Tail DNA was isolated by standard techniques and the Gbe1 locus PCR amplified using primers, 5′-AGC TTT GGT TAT AGA CGA ATC ACT, b, 5′-GTC TAT GTC CAG CAC AGT ATT AAG GA and c.-5′-TCC TGA AAT GGG ATA TAT GGG ATA TG. PCR reaction was prepared as described in the vendor's protocol (New England BioLabs). Thermal cycles were programmed for touchdown PCR as follows; initial 5 min denaturation at 95°C followed by touchdown PCR cycles with the following steps; denaturation at 95°C for 30 min, annealing at 65°C decreasing 0.5°C every cycle for the next 20 cycles and 72°C extension. After the touchdown protocol, 20 cycles of regular PCR were carried out starting with 95°C denaturation for 30 s, annealing at 55°C for 30 s and primer extension at 72°C for 45 s. Amplified fragments are separated on 2% agarose gel and photographed.
Mice from control and GBE-deficient groups were fasted for 16 h. D-Glucose (1.2 mg/g weight) was injected into the peritoneum of conscious mice. Blood was obtained from the tail at 0, 10, 40, 100 and 180 min after injection, and the glucose concentration was determined with an Elite glucose meter (Glucometer Elite, Bayer).
Four to 6 months old adult animals and 4-month-old female mice on the 17th day of pregnancy were anesthetized by IsoThesia™ (Butler Animal Health Supply, Dublin, OH, USA) inhalation and sacrificed by cervical dislocation. The embryos and the tissues of adult animals were immediately frozen in liquid nitrogen and stored at −80°C for further analyses. Tissues were cut, weighed and homogenized in the assay buffers as described below.

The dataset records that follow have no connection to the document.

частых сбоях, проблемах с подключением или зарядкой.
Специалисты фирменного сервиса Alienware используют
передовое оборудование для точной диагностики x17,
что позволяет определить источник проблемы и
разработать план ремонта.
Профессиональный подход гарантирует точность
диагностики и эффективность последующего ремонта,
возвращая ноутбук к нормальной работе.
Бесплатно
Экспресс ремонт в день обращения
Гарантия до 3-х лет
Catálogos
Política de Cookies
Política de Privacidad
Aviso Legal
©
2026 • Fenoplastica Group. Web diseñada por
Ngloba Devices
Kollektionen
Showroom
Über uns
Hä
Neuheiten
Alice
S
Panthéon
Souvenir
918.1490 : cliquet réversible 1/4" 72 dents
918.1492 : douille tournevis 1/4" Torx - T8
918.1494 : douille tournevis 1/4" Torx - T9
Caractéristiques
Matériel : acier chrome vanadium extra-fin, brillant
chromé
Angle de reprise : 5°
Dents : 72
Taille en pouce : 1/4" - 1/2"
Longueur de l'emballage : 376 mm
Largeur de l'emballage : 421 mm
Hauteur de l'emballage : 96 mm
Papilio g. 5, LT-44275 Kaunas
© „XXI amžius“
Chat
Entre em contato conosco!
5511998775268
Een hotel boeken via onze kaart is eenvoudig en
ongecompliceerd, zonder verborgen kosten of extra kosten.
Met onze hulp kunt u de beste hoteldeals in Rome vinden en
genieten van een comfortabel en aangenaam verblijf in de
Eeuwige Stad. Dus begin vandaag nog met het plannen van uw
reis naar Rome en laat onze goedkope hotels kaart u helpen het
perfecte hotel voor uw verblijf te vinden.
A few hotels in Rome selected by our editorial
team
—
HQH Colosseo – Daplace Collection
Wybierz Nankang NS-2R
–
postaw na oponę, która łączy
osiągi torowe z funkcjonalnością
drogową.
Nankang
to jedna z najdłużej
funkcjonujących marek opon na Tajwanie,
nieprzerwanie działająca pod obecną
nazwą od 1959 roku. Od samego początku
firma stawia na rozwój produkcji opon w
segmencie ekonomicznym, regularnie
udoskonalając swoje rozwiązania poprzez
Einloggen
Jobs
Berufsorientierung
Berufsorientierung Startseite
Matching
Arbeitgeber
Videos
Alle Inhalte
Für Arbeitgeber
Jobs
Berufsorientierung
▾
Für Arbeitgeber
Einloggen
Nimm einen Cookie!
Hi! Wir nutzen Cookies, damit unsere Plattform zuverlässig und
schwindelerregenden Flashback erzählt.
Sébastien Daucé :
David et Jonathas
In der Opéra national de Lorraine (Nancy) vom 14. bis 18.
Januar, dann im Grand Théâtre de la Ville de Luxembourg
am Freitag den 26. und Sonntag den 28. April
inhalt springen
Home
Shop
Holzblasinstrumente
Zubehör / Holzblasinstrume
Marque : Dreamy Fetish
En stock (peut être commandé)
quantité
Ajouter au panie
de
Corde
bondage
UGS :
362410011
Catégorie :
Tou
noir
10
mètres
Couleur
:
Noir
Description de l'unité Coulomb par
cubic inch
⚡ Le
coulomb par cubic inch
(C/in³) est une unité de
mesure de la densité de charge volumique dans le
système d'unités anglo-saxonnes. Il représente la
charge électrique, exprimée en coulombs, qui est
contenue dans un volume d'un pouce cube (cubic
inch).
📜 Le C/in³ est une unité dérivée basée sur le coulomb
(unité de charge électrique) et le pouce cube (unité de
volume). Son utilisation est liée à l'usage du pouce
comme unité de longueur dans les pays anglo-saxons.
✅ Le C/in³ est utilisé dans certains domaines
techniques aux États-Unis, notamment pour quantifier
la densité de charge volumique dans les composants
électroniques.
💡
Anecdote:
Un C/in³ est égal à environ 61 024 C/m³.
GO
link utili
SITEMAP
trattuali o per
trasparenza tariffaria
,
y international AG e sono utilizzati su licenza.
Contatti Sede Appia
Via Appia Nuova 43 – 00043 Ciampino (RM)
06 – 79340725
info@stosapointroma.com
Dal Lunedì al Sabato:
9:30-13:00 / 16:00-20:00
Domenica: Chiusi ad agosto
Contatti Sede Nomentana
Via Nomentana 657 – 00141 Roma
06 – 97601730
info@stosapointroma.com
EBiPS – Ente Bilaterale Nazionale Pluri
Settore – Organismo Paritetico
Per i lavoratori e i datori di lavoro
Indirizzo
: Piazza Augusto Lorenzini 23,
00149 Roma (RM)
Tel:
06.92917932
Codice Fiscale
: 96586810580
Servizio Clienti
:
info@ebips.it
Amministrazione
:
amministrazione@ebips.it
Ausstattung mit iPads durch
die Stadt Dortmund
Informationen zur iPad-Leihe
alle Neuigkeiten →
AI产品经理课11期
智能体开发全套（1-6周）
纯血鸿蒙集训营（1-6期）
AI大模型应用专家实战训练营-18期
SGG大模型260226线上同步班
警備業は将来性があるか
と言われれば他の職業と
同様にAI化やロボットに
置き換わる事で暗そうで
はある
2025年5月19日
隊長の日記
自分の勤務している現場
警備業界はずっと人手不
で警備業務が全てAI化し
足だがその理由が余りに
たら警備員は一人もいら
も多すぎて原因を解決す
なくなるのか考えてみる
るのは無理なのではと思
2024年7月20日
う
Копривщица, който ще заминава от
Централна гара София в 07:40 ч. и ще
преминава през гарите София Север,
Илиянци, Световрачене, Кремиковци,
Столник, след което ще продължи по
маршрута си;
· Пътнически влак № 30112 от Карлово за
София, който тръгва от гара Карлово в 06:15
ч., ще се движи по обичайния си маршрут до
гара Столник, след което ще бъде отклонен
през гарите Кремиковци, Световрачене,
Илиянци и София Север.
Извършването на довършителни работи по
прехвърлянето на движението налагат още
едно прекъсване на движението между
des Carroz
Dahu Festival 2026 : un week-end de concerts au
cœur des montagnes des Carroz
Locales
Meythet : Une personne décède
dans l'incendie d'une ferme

For western analysis, a 30 µg of tissue homogenate was subjected to sodium dodecyl sulfate-polyacrylamide gel electrophoresis. Proteins were transferred to nitrocellulose membranes and incubated with monoclonal antibodies raised against human GBE and GYS1 (Origene, Rockville, MD, USA). Detection was achieved with horseradish peroxidase-conjugated secondary antibodies and enhanced chemiluminescence.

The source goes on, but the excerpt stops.